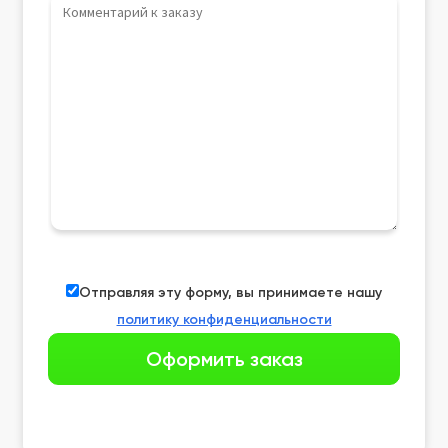
Отправляя эту форму, вы принимаете нашу
политику конфиденциальности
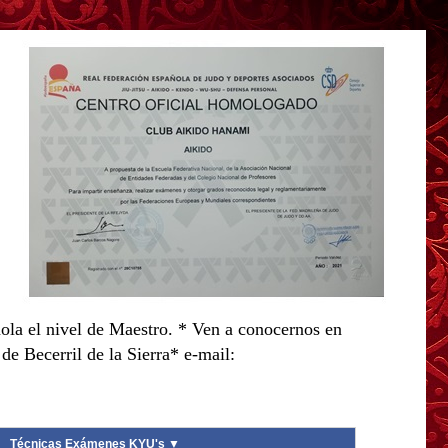
ola el nivel de Maestro. * Ven a conocernos en
e Becerril de la Sierra* e-mail:
Técnicas Exámenes KYU's ▼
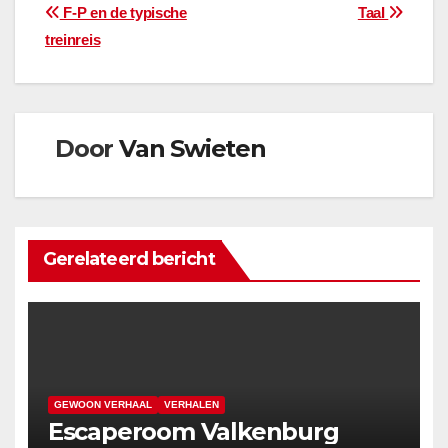
Bericht
F-P en de typische
TaaI
treinreis
navigatie
Door
Van Swieten
Gerelateerd bericht
GEWOON VERHAAL
VERHALEN
Escaperoom Valkenburg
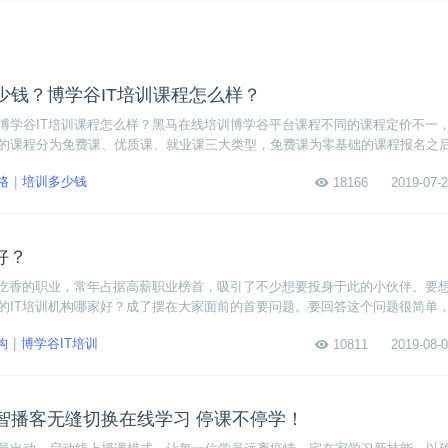
少钱？博学谷IT培训课程怎么样？
博学谷IT培训课程怎么样？黑马在线培训博学谷平台课程不同的课程定价不一
的课程分为免费课、优质课、就业课三大类型，免费课为零基础的课程报名之
的基础，课程的费用1-3000元不等，就业班主要针对零基础想转行的人学习，
格
培训多少钱
18166
2019-07-2
好？
较吃香的职业，常年占据高薪职业榜首，吸引了不少想要投身于此的小伙伴。要
的IT培训机构哪家好？成了摆在大家面前的首要问题。要回答这个问题很简单，
资、培训方式和就业保障。下面小编来为大家详细分析这三点。
构
博学谷IT培训
10811
2019-08-0
智播客无缝切换在线学习 停课不停学！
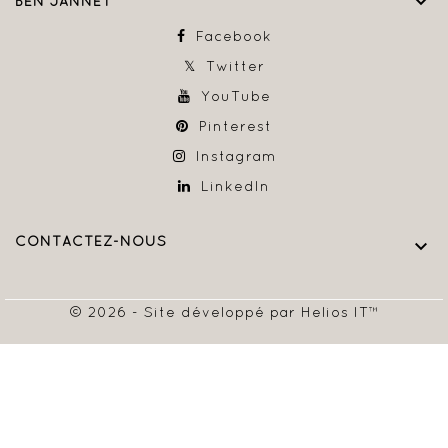

BEN JANNET
Facebook
Twitter
YouTube
Pinterest
Instagram
LinkedIn
CONTACTEZ-NOUS

© 2026 - Site développé par Helios IT™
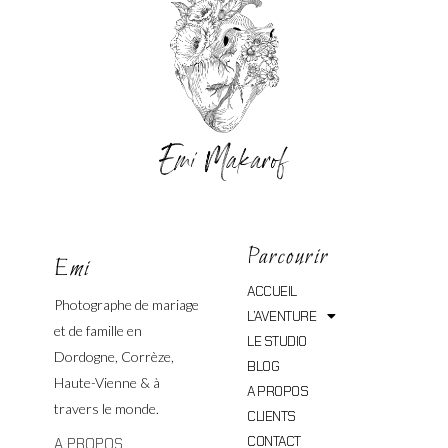
Parcourir
Emi
ACCUEIL
Photographe de mariage
L’AVENTURE
et de famille en
LE STUDIO
Dordogne, Corrèze,
BLOG
Haute-Vienne & à
A PROPOS
travers le monde.
CLIENTS
CONTACT
A PROPOS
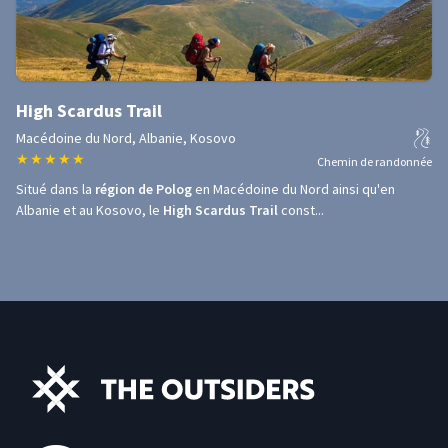
High Scardus Trail
Macédoine du Nord, Albanie, Kosovo
★
★
★
★
★
Chemin de randonnée
Situé dans la
région de Polog
en Macédoine du Nord ainsi qu'en
Albanie et au Kosovo, le
High Scardus Trail
const...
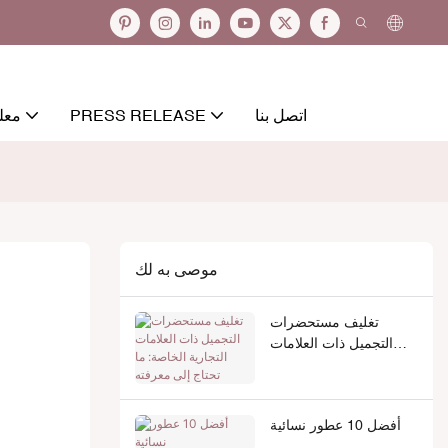
اتصل بنا
PRESS RELEASE
معل
موصى به لك
تغليف مستحضرات
التجميل ذات العلامات
التجارية الخاصة: ما تحتاج
إلى معرفته
أفضل 10 عطور نسائية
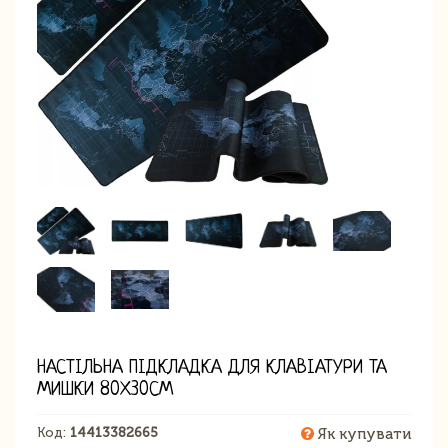
НАСТІЛЬНА ПІДКЛАДКА ДЛЯ КЛАВІАТУРИ ТА
МИШКИ 80Х30СМ
Код:
14413382665
Як купувати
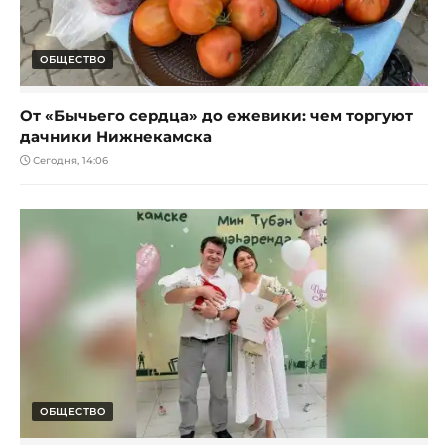
ОБЩЕСТВО
От «Бычьего сердца» до ежевики: чем торгуют
дачники Нижнекамска
Сегодня, 14:06
ОБЩЕСТВО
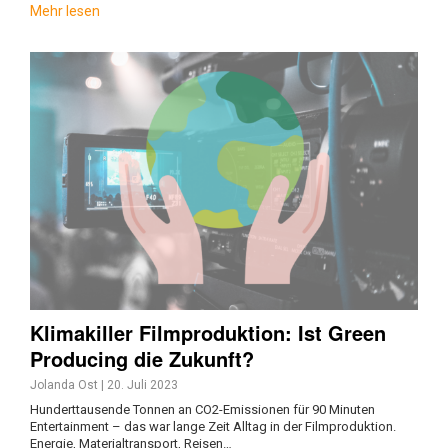
Mehr lesen
Klimakiller Filmproduktion: Ist Green
Producing die Zukunft?
Jolanda Ost
|
20. Juli 2023
Hunderttausende Tonnen an CO2-Emissionen für 90 Minuten
Entertainment – das war lange Zeit Alltag in der Filmproduktion.
Energie, Materialtransport, Reisen…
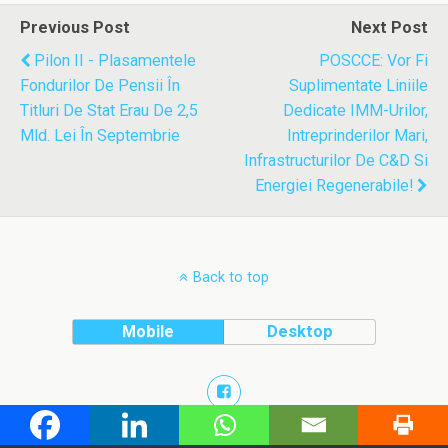
Previous Post
Next Post
Pilon II - Plasamentele
POSCCE: Vor Fi
Fondurilor De Pensii În
Suplimentate Liniile
Titluri De Stat Erau De 2,5
Dedicate IMM-Urilor,
Mld. Lei În Septembrie
Intreprinderilor Mari,
Infrastructurilor De C&D Si
Energiei Regenerabile!
Back to top
Mobile
Desktop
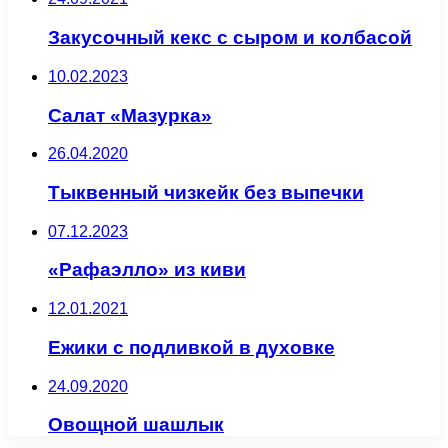
Закусочный кекс с сыром и колбасой
10.02.2023
Салат «Мазурка»
26.04.2020
Тыквенный чизкейк без выпечки
07.12.2023
«Рафаэлло» из киви
12.01.2021
Ежики с подливкой в духовке
24.09.2020
Овощной шашлык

What the task asks.
Return the lines from the one containing "Hunderttausende Tonnen an" through the last line of the records, both included, exactly as written and with no pictures.

Task output.
Hunderttausende Tonnen an CO2-Emissionen für 90 Minuten
Entertainment – das war lange Zeit Alltag in der Filmproduktion.
Energie, Materialtransport, Reisen…
Previous Post
Next Post
Pilon II - Plasamentele
POSCCE: Vor Fi
Fondurilor De Pensii În
Suplimentate Liniile
Titluri De Stat Erau De 2,5
Dedicate IMM-Urilor,
Mld. Lei În Septembrie
Intreprinderilor Mari,
Infrastructurilor De C&D Si
Energiei Regenerabile!
Back to top
Mobile
Desktop
Закусочный кекс с сыром и колбасой
10.02.2023
Салат «Мазурка»
26.04.2020
Тыквенный чизкейк без выпечки
07.12.2023
«Рафаэлло» из киви
12.01.2021
Ежики с подливкой в духовке
24.09.2020
Овощной шашлык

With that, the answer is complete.